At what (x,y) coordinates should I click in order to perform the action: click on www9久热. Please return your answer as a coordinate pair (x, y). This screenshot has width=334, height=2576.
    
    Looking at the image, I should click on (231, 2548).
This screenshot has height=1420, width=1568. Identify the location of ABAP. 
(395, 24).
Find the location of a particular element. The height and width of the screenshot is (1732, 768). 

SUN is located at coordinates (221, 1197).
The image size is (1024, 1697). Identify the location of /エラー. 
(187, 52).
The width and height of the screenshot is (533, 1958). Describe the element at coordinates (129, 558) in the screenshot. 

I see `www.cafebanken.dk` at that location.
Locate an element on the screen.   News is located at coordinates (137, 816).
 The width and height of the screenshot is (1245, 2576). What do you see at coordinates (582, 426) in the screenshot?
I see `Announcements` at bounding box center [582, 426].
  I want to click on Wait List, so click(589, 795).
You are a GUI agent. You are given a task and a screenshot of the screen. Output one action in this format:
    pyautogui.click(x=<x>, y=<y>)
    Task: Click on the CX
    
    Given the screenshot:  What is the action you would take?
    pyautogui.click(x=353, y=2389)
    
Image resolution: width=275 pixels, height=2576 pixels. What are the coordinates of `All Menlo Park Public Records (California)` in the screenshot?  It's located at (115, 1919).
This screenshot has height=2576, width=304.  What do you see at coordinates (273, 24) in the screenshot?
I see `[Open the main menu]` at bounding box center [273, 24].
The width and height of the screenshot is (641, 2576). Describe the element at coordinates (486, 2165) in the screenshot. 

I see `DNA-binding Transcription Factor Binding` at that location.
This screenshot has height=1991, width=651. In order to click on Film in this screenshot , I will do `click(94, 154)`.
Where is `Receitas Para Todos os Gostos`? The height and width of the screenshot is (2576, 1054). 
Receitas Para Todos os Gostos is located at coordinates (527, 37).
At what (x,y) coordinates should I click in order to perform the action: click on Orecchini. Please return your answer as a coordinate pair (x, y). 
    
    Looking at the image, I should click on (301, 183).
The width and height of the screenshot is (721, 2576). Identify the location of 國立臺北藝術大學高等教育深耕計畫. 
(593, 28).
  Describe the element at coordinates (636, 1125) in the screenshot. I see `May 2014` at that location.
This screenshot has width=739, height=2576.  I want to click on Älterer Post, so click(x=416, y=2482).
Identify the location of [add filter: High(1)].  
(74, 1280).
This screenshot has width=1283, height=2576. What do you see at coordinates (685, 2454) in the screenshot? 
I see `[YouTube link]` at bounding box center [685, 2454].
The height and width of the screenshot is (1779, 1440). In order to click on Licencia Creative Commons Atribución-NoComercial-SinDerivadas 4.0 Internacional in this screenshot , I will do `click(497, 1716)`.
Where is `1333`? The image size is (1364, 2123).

• _Exercise_: Produce a faithful copy of all the material above.

• _Result of this exercise_:
At what (x,y) coordinates should I click in order to perform the action: click on www9久热. Please return your answer as a coordinate pair (x, y). This screenshot has width=334, height=2576.
    
    Looking at the image, I should click on (231, 2548).
This screenshot has height=1420, width=1568. Identify the location of ABAP. 
(395, 24).
Find the location of a particular element. The height and width of the screenshot is (1732, 768). 

SUN is located at coordinates (221, 1197).
The image size is (1024, 1697). Identify the location of /エラー. 
(187, 52).
The width and height of the screenshot is (533, 1958). Describe the element at coordinates (129, 558) in the screenshot. 

I see `www.cafebanken.dk` at that location.
Locate an element on the screen.   News is located at coordinates (137, 816).
 The width and height of the screenshot is (1245, 2576). What do you see at coordinates (582, 426) in the screenshot?
I see `Announcements` at bounding box center [582, 426].
  I want to click on Wait List, so click(589, 795).
You are a GUI agent. You are given a task and a screenshot of the screen. Output one action in this format:
    pyautogui.click(x=<x>, y=<y>)
    Task: Click on the CX
    
    Given the screenshot:  What is the action you would take?
    pyautogui.click(x=353, y=2389)
    
Image resolution: width=275 pixels, height=2576 pixels. What are the coordinates of `All Menlo Park Public Records (California)` in the screenshot?  It's located at (115, 1919).
This screenshot has height=2576, width=304.  What do you see at coordinates (273, 24) in the screenshot?
I see `[Open the main menu]` at bounding box center [273, 24].
The width and height of the screenshot is (641, 2576). Describe the element at coordinates (486, 2165) in the screenshot. 

I see `DNA-binding Transcription Factor Binding` at that location.
This screenshot has height=1991, width=651. In order to click on Film in this screenshot , I will do `click(94, 154)`.
Where is `Receitas Para Todos os Gostos`? The height and width of the screenshot is (2576, 1054). 
Receitas Para Todos os Gostos is located at coordinates (527, 37).
At what (x,y) coordinates should I click in order to perform the action: click on Orecchini. Please return your answer as a coordinate pair (x, y). 
    
    Looking at the image, I should click on (301, 183).
The width and height of the screenshot is (721, 2576). Identify the location of 國立臺北藝術大學高等教育深耕計畫. 
(593, 28).
  Describe the element at coordinates (636, 1125) in the screenshot. I see `May 2014` at that location.
This screenshot has width=739, height=2576.  I want to click on Älterer Post, so click(x=416, y=2482).
Identify the location of [add filter: High(1)].  
(74, 1280).
This screenshot has width=1283, height=2576. What do you see at coordinates (685, 2454) in the screenshot? 
I see `[YouTube link]` at bounding box center [685, 2454].
The height and width of the screenshot is (1779, 1440). In order to click on Licencia Creative Commons Atribución-NoComercial-SinDerivadas 4.0 Internacional in this screenshot , I will do `click(497, 1716)`.
Where is `1333`? The image size is (1364, 2123).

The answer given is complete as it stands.